I'm the youngest of six kids and I was fortunate enough to watch all of them grow up. Some of my siblings got married, got divorced, remarried, had children, went bankrupt or lived off government sustenance. Some family members came out of the closet as either gay or transgender, Democrat or Republican. Objectively, the biggest factor we all have in common, the overwhelming power of negativity. However, I feel the biggest common difference between us is, I learned and continue to learn to use "NO" as an opportunity for "YES!"

I have been told "NO" my entire life. And I have spent an entire career turning the "NO's" into "YES!" When I graduated from high school I had absolutely no help and no direction with my future.
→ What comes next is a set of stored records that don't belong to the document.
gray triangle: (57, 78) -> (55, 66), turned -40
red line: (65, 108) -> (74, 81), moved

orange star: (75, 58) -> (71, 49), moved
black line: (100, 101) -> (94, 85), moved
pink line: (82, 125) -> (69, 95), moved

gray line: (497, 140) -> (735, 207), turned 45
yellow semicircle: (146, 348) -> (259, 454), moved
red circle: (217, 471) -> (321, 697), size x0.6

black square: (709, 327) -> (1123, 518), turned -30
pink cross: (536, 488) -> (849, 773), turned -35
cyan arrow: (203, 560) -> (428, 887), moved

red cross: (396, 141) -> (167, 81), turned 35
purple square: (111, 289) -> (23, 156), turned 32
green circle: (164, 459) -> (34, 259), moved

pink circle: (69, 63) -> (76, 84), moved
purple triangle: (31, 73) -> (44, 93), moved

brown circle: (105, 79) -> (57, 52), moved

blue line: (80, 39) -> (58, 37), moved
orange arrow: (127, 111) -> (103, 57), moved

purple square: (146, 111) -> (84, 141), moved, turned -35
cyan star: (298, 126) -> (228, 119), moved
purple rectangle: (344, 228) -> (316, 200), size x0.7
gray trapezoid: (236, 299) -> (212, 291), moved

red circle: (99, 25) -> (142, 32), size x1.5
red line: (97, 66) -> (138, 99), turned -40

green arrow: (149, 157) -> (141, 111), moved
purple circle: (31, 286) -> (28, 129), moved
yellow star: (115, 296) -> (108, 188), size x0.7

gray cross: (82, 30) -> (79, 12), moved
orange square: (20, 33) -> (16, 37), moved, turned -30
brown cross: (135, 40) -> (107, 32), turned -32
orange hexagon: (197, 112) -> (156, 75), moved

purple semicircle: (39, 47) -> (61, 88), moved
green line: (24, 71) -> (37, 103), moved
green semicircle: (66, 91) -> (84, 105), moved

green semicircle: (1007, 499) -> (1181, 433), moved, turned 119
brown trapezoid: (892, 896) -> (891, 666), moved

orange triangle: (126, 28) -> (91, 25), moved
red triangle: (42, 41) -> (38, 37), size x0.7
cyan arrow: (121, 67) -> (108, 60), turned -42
I only knew two things; 1. I wanted to continue to learn. 2. I didn't want to spend my life as a floor installer. I absolutely knew I didn't want to make a life out of installing floors when I drove the double sided carpet razor blade through my leg. That was the moment the Floor Installation world was finished as a career option.

In 1996, at the end of my second year lifeguarding for the Cape Cod National Seashore, I decided I was going to stay on the East Coast and make a go out it with $90.00 to my name. I was told, "NO, that will never work." I ended up living in Boston for ten years and continued to work as a beach lifeguard on Cape Cod for the CCNS for another six years. Also, I took college courses at Northeastern University and subsequently made the "Dean's List." I never graduated though, life had other plans. But I never stopped learning and studying. Especially, my skill craft!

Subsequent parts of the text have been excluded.